◆ **Problem statement**:
Leave out the pictures and repeat the data exactly.

====================

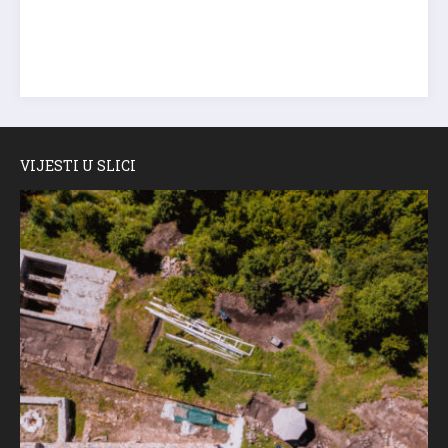
VIJESTI U SLICI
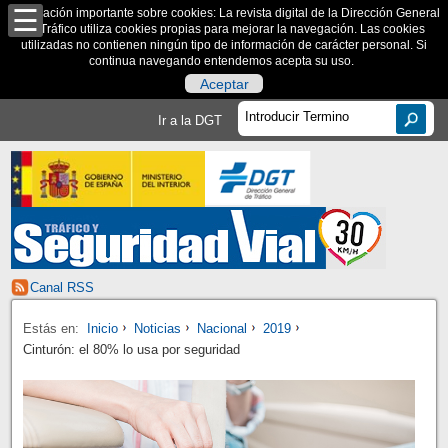
Información importante sobre cookies: La revista digital de la Dirección General
de Tráfico utiliza cookies propias para mejorar la navegación. Las cookies
utilizadas no contienen ningún tipo de información de carácter personal. Si
continua navegando entendemos acepta su uso.
Aceptar
Ir a la DGT
Canal RSS
Estás en:
Inicio
Noticias
Nacional
2019
Cinturón: el 80% lo usa por seguridad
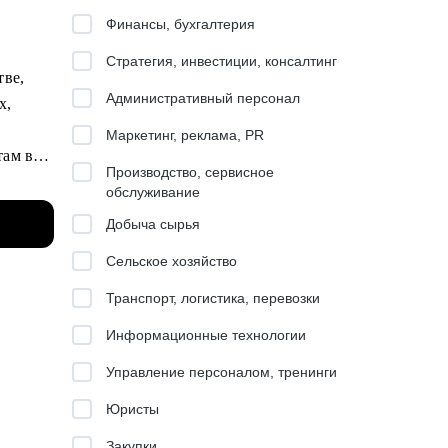
Финансы, бухгалтерия
Стратегия, инвестиции, консалтинг
тве,
Административный персонал
х,
Маркетинг, реклама, PR
там в
Производство, сервисное
e и др.
обслуживание
Добыча сырья
накомым
Сельское хозяйство
Транспорт, логистика, перевозки
ли.
Информационные технологии
з
Управление персоналом, тренинги
отовке
Юристы
Закупки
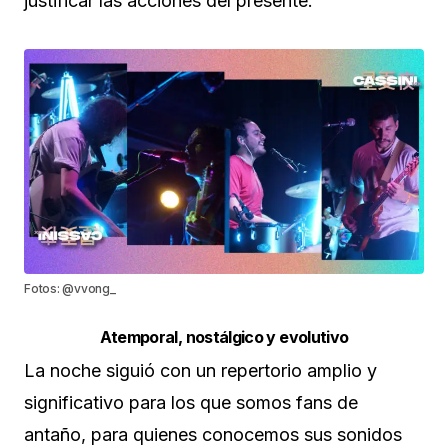
justificar las acciones del presente.
Fotos: @vvong_
Atemporal, nostálgico y evolutivo
La noche siguió con un repertorio amplio y
significativo para los que somos fans de
antaño, para quienes conocemos sus sonidos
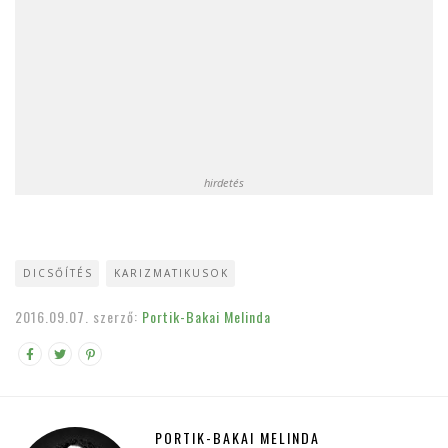
hirdetés
DICSŐÍTÉS
KARIZMATIKUSOK
2016.09.07.
szerző:
Portik-Bakai Melinda
PORTIK-BAKAI MELINDA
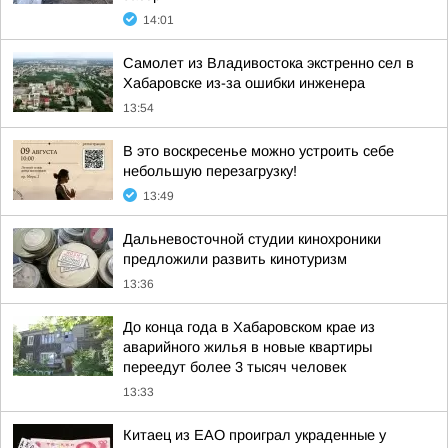
14:01
Самолет из Владивостока экстренно сел в
Хабаровске из-за ошибки инженера
13:54
В это воскресенье можно устроить себе
небольшую перезагрузку!
13:49
Дальневосточной студии кинохроники
предложили развить кинотуризм
13:36
До конца года в Хабаровском крае из
аварийного жилья в новые квартиры
переедут более 3 тысяч человек
13:33
Китаец из ЕАО проиграл украденные у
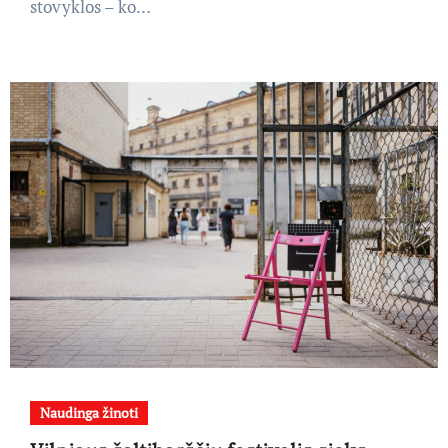
stovyklos – ko…
Naudinga žinoti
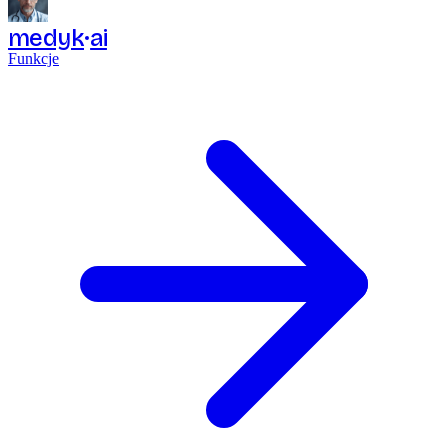
medyk
ai
Funkcje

====================

◆ **Written answer**:
VIJESTI U SLICI
Información importante sobre cookies: La revista digital de la Dirección General
de Tráfico utiliza cookies propias para mejorar la navegación. Las cookies
utilizadas no contienen ningún tipo de información de carácter personal. Si
continua navegando entendemos acepta su uso.
Aceptar
Ir a la DGT
Canal RSS
Estás en:
Inicio
Noticias
Nacional
2019
Cinturón: el 80% lo usa por seguridad
Финансы, бухгалтерия
Стратегия, инвестиции, консалтинг
тве,
Административный персонал
х,
Маркетинг, реклама, PR
там в
Производство, сервисное
e и др.
обслуживание
Добыча сырья
накомым
Сельское хозяйство
Транспорт, логистика, перевозки
ли.
Информационные технологии
з
Управление персоналом, тренинги
отовке
Юристы
Закупки
justificar las acciones del presente.
Fotos: @vvong_
Atemporal, nostálgico y evolutivo
La noche siguió con un repertorio amplio y
significativo para los que somos fans de
antaño, para quienes conocemos sus sonidos
hirdetés
DICSŐÍTÉS
KARIZMATIKUSOK
2016.09.07.
szerző:
Portik-Bakai Melinda
PORTIK-BAKAI MELINDA
14:01
Самолет из Владивостока экстренно сел в
Хабаровске из-за ошибки инженера
13:54
В это воскресенье можно устроить себе
небольшую перезагрузку!
13:49
Дальневосточной студии кинохроники
предложили развить кинотуризм
13:36
До конца года в Хабаровском крае из
аварийного жилья в новые квартиры
переедут более 3 тысяч человек
13:33
Китаец из ЕАО проиграл украденные у
stovyklos – ko…
Naudinga žinoti
medyk
ai
Funkcje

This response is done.